1 Monster Stock To Buy With No Hesitation
If you’re going to throw down your money on a stock right now with no hesitation, you’ll want to be sure it’s a money-maker. The first thing it must possess is a wide economic moat that ensures competition or capital can’t dethrone it. Here’s a quick flashback in time to highlight what we mean.
A few decades ago, Richard Branson had the audacious plan to disrupt Coca Cola but failed miserably. The brand advantage of Coke was simply too strong to dislodge in consumers’ minds, no matter how much capital was thrown at the new initiative.
A company with a moat so wide that a competitor can’t breach it even if they spend mountains of capital is exactly what you want.
So, what monster stock meets this high hurdle?
Amazon
Amazon is down an astonishing 40% over the past twelve months on fears that inflation will hurt the spending power of consumers and an overall economic slowdown. But take a look at how Amazon has grown year-over-year and you will see a surprising fact.
In 2021, Amazon revenues for the four quarters were as follows:
- Q1: $108 billion
- Q2: $113 billion
- Q3: $110 billion
- Q4: $137 billion
With the stock down 40%, you might assume the past year has been a tough one for Amazon. But the top line paints a different picture.
In 2022, revenues were:
- Q1: $116 billion
- Q2: $121 billion
- Q3: $127 billion
- Q4: $149 billion
Every quarter had year-over-year gains versus 2021. So if the top line grew why did the stock drop?
In a nutshell, net income plunged over the twelve month period. Here are the same figures in 2021 for net income:
- Q1: $8.1 billion
- Q2: $7.7 billion
- Q3: $3.1 billion
- Q4: $14.3 billion
And here they are for 2022:
- Q1: -$3.8 billion
- Q2: -$2.0 billion
- Q3: $2.8 billion
- Q4: $278 million
So, year over year net income plunged from $14.3 billion to $278 million.
Perhaps the greatest concern was that the massively profit-generating AWS division top line slowed year over year too from 40% in Q4 2021 to 20% in Q4 2022. That AWS division inflates Amazon’s overall margins versus its low margin e-commerce division, so if it’s on the decline concerns grow that Amazon as a whole will be sledding uphill for some time. But Amazon is aware of the changing tides and has already chopped 18,000 employees to save on costs with another 9,000 due for layoffs.

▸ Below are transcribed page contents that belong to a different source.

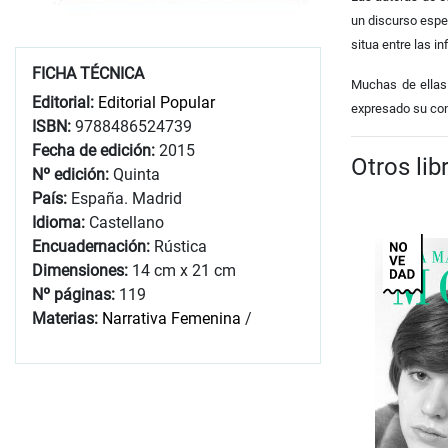
un discurso espe
situa entre las in
FICHA TÉCNICA
Muchas de ellas 
Editorial:
Editorial Popular
expresado su conv
ISBN:
9788486524739
Fecha de edición:
2015
Otros li
Nº edición:
Quinta
País:
España. Madrid
Idioma:
Castellano
Encuadernación:
Rústica
Dimensiones:
14 cm x 21 cm
Nº páginas:
119
Materias:
Narrativa Femenina
/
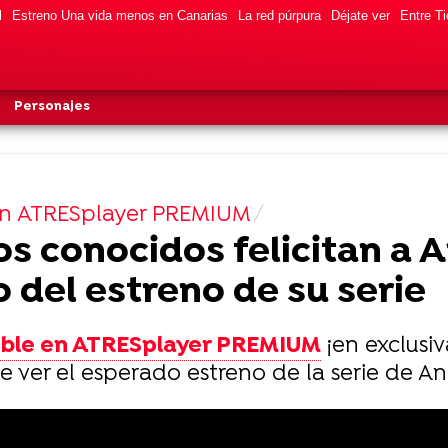
l
Estreno Una vida menos en Canarias
La red púrpura
Déjate ver
Entre Ti
Personajes
 en ATRESplayer PREMIUM
 conocidos felicitan a A
 del estreno de su serie
nible en ATRESplayer PREMIUM
¡en exclusiv
 ver el esperado estreno de la serie de An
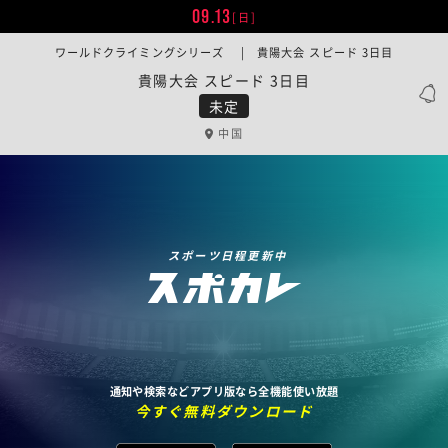
09.13
[日]
ワールドクライミングシリーズ | 貴陽大会 スピード 3日目
貴陽大会 スピード 3日目
未定
中国
スポーツ日程更新中
通知や検索などアプリ版なら全機能使い放題
今すぐ無料ダウンロード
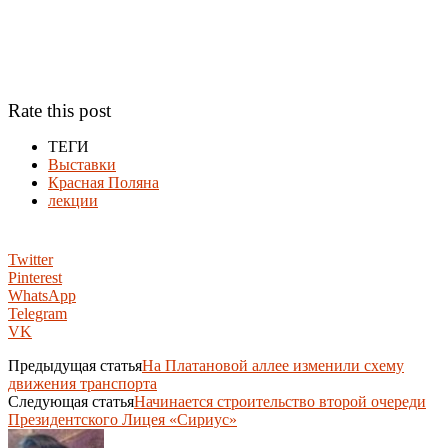
Rate this post
ТЕГИ
Выставки
Красная Поляна
лекции
Twitter
Pinterest
WhatsApp
Telegram
VK
Предыдущая статья
На Платановой аллее изменили схему
движения транспорта
Следующая статья
Начинается строительство второй очереди
Президентского Лицея «Сириус»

From a valuation perspective, Amazon is looking attractive now that the share price has been cut so severely. 49 analysts have a consensus target of $137 per share on the stock, which would translate to 42% upside from current levels.
The Amazon Moat
Beyond management’s cost cutting initiatives and the valuation argument, the #1 reason to buy Amazon is its ever-expanding moats. It’s virtually inconceivable to imagine a company disrupting Amazon at this point in e-commerce. There were reportedly 157 million Amazon Prime users in the US in 2022. That means almost every US household has Prime. It’s a near insurmountable challenge for any company to compete at scale with Amazon, which continues to add ever more perks and benefits to Prime members.
And in AWS, any business owner who relies on AWS knows the friction to leaving is sky high. That translates into revenues virtually in perpetuity. As long as the business stays viable, they will stick with AWS. That in turn gives AWS pricing power similar to Apple’s iPhones. Just as consumers cannot give up their phones, business owners who rely on AWS cannot easily switch without incurring enormous friction.
Even without all the optionalities Amazon possesses, these two primary businesses alone will support Amazon for years to come. That makes for a compelling stock to buy for the long-term.